A study of hair straighteners mostly used by African-American women found that they contain a range of hormone disrupting chemicals.
What Are the Hazards of Hair Straighteners?
Black woman with straight hair holding makeup brushes isolated on white

Some African-American women regularly use hair-straightening products to achieve the look they like. A recent study suggests, however, that these cosmetics are far from benign. What are the dangers of hair straighteners?

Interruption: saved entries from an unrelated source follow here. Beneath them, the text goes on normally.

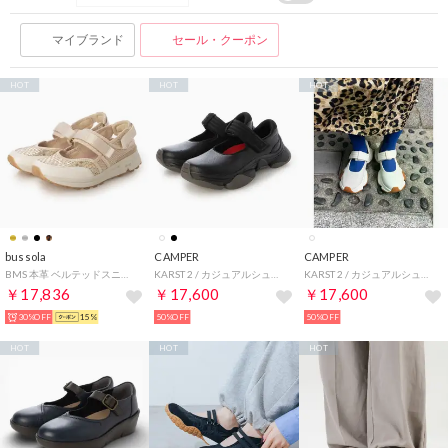
マイブランド
セール・クーポン
HOT
HOT
HOT
bussola
CAMPER
CAMPER
BMS 本革 ベルテッドスニーカー （MAIALE MET. WOVEN GOLD）
KARST 2 / カジュアルシューズ （ブラック）
KARST 2 / カジュアルシューズ （ホワイト）
￥17,836
￥17,600
￥17,600
30%OFF
15%
50%OFF
50%OFF
HOT
HOT
HOT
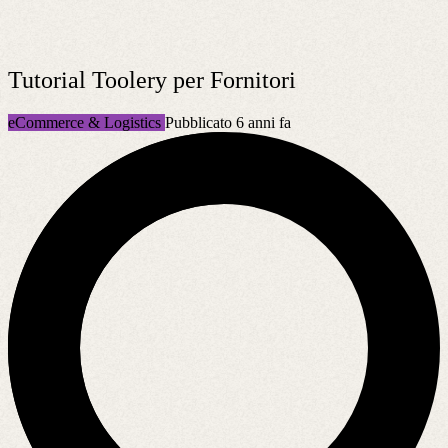
Tutorial Toolery per Fornitori
eCommerce & Logistics
Pubblicato 6 anni fa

Hair Straighteners as Endocrine Disruptors:

According to a new study, women who use hair straighteners are being exposed to a toxic brew of endocrine disrupting chemicals (Helm et al, Environmental Research, online, April 25, 2018). Scientists at the Silent Spring Institute tested 18 commercial products marketed to Black women, including hair relaxers, hot oil treatments, hair lotion, leave-in conditioner and anti-frizz/polish. The investigators found that all the products they tested contained potential endocrine disruptors or compounds that could exacerbate asthma.

Each one of these hair products contained at least four such compounds and some had as many as 30. More than half had chemicals that are banned in the European Union or flagged as dangerous in California.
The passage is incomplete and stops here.